Banner Image: A trader serves a buyer at a vegetable kiosk in Congo Town. The DayLight/Theophilus Jackson
By William Selmah
MONROVIA – The underpayment of vegetables producers by traders is gravely undermining productivity in the sector, a new study has established.
“Farmers complain about traders and switch between them, but are at the same time dependent on them,” said the “Snapshot: Liberia’s Vegetables Market” study conducted by Grow Liberia published earlier this year.
The payment disparity often becomes so huge that a farmer entering the market with eight bags of pepper, for example, can expect to receive payment for only six, it said.
The study also found that wastage to be a key challenge in the Liberin vegetable sector. Traders demand farmers to overstuff their bags and in turn demand them to subtract cost of spoilt produce, it said. Such a transaction for the person with eight bags, could lead them losing two out eight bags put up for sale.
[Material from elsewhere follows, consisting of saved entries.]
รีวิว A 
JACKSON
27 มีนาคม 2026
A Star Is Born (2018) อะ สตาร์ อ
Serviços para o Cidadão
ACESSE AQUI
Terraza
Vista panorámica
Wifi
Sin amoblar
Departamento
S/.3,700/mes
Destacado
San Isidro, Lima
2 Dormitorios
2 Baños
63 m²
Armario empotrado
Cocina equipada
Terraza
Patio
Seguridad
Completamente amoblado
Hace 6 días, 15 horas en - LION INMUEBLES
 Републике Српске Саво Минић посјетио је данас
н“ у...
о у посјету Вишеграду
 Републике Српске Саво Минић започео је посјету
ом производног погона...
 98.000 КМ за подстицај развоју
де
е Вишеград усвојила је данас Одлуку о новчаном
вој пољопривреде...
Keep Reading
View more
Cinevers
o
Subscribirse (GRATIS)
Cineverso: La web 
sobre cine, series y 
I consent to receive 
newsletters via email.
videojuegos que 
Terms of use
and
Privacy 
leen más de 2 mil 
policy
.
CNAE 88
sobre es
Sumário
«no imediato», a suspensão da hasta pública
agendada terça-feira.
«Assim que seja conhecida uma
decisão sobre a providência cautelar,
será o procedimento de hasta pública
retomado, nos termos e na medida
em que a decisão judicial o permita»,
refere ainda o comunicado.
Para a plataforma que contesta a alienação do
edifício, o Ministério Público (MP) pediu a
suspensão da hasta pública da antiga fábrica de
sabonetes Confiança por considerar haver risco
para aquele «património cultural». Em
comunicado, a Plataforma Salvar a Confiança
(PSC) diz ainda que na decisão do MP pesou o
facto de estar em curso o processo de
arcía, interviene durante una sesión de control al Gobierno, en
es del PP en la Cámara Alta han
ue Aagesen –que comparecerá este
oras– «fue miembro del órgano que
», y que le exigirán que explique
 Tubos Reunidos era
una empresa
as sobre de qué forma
On the overall, the research found, the entire vegetable market appears to favor mainly traders, as they decide prices and buy as cheap as possible, but sell at very high rate. Besides, traders decide the prices of commodities, not producers.
Other constraints identified in the survey are farmers’ lack of access to up-to-date, relevant information, limited investment in storage, packaging and other means of reducing wastage.
But despite producers’ losses, the study found only few traders are willing to offer better prices, and there is a lack of investment in the sector.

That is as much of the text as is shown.